# 3. Example: Univariate Gaussian

In [None]:
# Install and load deps

if (!require("stringr")) {
    install.packages("stringr")
}

library(purrr)

As an example, we consider the heights in cm of 20 individuals:

We will model the heights using the univariate Gaussian. The univariate Gaussian has two
parameters, its mean and variance, which we aim to estimate.

In [None]:
.heights_str <- "178 162 178 178 169 150 156 162 165 189 173 157 154 162 162 161 168 156 169 153"
heights <- unlist(
    map(
        str_split(.heights_str, " "),
        function(el) {
            as.numeric(el)
        }
    )
)

heights

### Step 1. Data generative model

We assume the data i.i.d. and choose the univariate Gaussian as model. The `p` will become `N` and the parameters (`mu`, `sigma^2`).

For the i.i.d., `p(X, params) = mult(p(x_i, params))


### Step 2. Simulate data

We can simulate data according to the model using the R function `rnorm()` which draws random samples of the normal distribution.

In [None]:
simulate <- function(n, theta) {
    x <- rnorm(n, mean = theta[["mu"]], sd = theta[["sigma"]])
    return(x)
}

n <- 20
theta <- c(mu = 175, sigma = 5)

x <- simulate(n, theta)
x

### Step 3. Parameter estimation procedure

We consider maximum likelihood estimation of the parameters, so the parameters that maximize `L(theta, X)`.

Triks:
* Minimize the negative log-likelihood `NLL(theta)` which is equal to `-log(L(theta, X))`
* Reparametrize Gaussian using precision, which is `1/(sigma^2)`

The parameters estimates are gotten by setting the NLL to the null vector **0**.

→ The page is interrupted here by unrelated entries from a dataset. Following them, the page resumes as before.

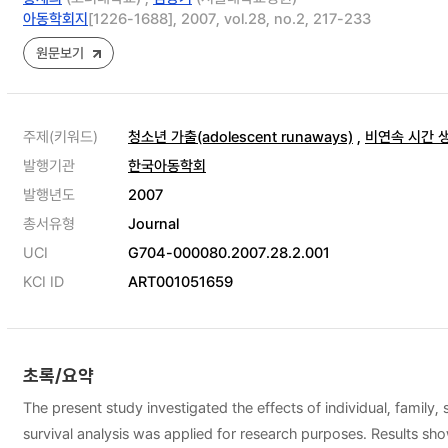
아동학회지
[1226-1688], 2007, vol.28, no.2, 217-233
원문보기
주제(키워드)
청소년 가출(adolescent runaways)
,
비연속 시간 생존분
발행기관
한국아동학회
발행년도
2007
총서유형
Journal
UCI
G704-000080.2007.28.2.001
KCI ID
ART001051659
초록/요약
The present study investigated the effects of individual, famil
survival analysis was applied for research purposes. Results sho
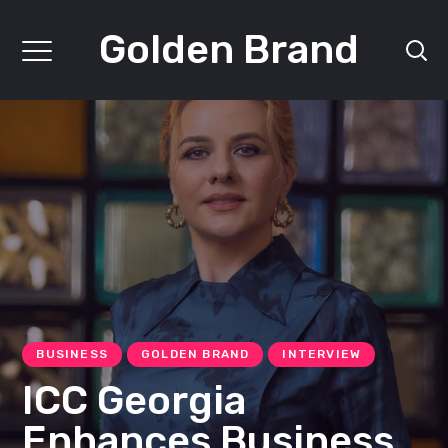
Golden Brand
BUSINESS
GOLDEN BRAND
INTERVIEW
ICC Georgia
Enhances Business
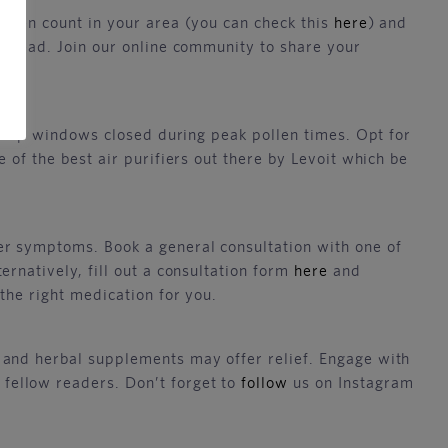
ollen count in your area (you can check this
here
) and
p ahead. Join our online community to share your
d keep windows closed during peak pollen times. Opt for
 of the best air purifiers out there by Levoit which be
er symptoms. Book a general consultation with one of
rnatively, fill out a consultation form
here
and
the right medication for you.
 and herbal supplements may offer relief. Engage with
fellow readers. Don’t forget to
follow
us on Instagram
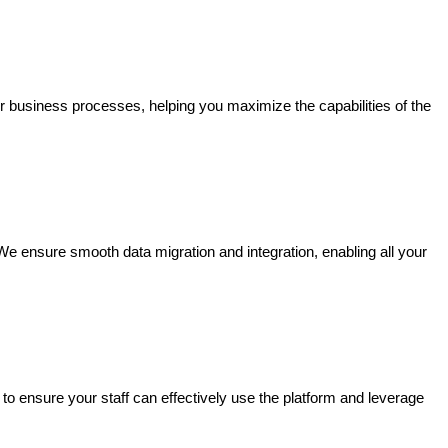
r business processes, helping you maximize the capabilities of the
We ensure smooth data migration and integration, enabling all your
 ensure your staff can effectively use the platform and leverage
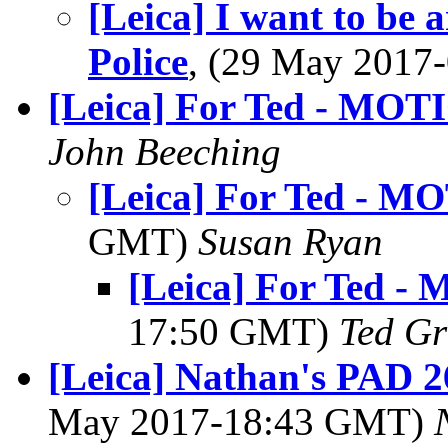
[Leica] I want to be 
Police
, (29 May 201
[Leica] For Ted - MOT
John Beeching
[Leica] For Ted - 
GMT)
Susan Ryan
[Leica] For Ted -
17:50 GMT)
Ted Gr
[Leica] Nathan's PAD 2
May 2017-18:43 GMT)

*Strange math calcs.......*

`mu` is equal to the sample **mean** while `sigma` is equal to the **biased sample variance**.

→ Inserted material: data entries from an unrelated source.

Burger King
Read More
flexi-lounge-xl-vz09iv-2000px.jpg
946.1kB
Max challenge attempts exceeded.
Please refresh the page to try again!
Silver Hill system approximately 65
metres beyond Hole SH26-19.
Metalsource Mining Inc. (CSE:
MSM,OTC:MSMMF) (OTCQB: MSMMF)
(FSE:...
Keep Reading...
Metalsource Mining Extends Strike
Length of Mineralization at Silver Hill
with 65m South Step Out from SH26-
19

### Step 4. Implementation and empirical verification

We code our estimation procedure into a R function `estimate()`

In [None]:
estimate <- function(x) {
    mean_x <- mean(x)

    theta_hat <- c(
        mu = mean_x,
        sigma = sqrt(mean((x - mean_x)^2))
    )
    return(theta_hat)
}

In [None]:
n <- 20
x <- simulate(n, theta = c(mu = 175, sigma = 5))

theta_hat <- estimate(x)
theta_hat

These estimates are not too far from the ground truth values. Our simple check is good enough
for this didactic toy example. The code would allow you to investigate more systematically
the relationships between estimates and ground truth with various values of the parameters
and sample size n.

### Step 5. Application to real data

We finally apply our estimation to the original dataset:

In [None]:
theta_hat <- estimate(heights)
theta_hat

# 4. Assessing whether a distribution fits data with Q-Q plots

The strategy described in section 1 allows assessing whether an estimation procedure returns
reasonable estimates on simulated data. It does not assess however ether the simulation
assumptions, i.e. the data generative model, is a reasonable model for the data at hand.
One key modeling assumption of a data generative model is the choice of the distribution.
The quantile-quantile plot is a graphical tool to assess whether a distribution fits the data
reasonably.

As a concrete example, let’s consider 50 data points coming from the uniform distribution
in the [2,3] interval. If you assume your data comes from the uniform distribution in the
[2,3] interval, you expect the first 10% of your data to fall in [2,2.1], the second 10% in
[2.1,2.2] and so forth. A histogram could be used to visually assess this agreement. However,
histograms are shaky because of possible low counts in every bin:

In [None]:
par(cex = 0.7)
u <- runif(50, min = 2, max = 3)
hist(u, main = "")

Instead of the histogram, one could plot the deciles of the sample distribution against those
of a theoretical distribution. Here are the deciles:

In [None]:
dec <- quantile(u, seq(0, 1, 0.1))
dec

In [None]:
par(cex = 0.7)
plot(seq(2, 3, 0.1),
    dec,
    xlim = c(2, 3), ylim = c(2, 3),
    xlab = "Deciles of the uniform distribution over [2,3]",
    ylab = "Deciles of the dataset"
)
abline(0, 1) ## diagonal y=x

Now we see a clear agreement between the expected values of the deciles of the theoretical
distribution (x-axis) and those empirically observed (y-axis). The advantage of this strategy is
that it also generalizes to other distributions (e.g. Normal), where the shape of the density
can be difficult to assess with a histogram.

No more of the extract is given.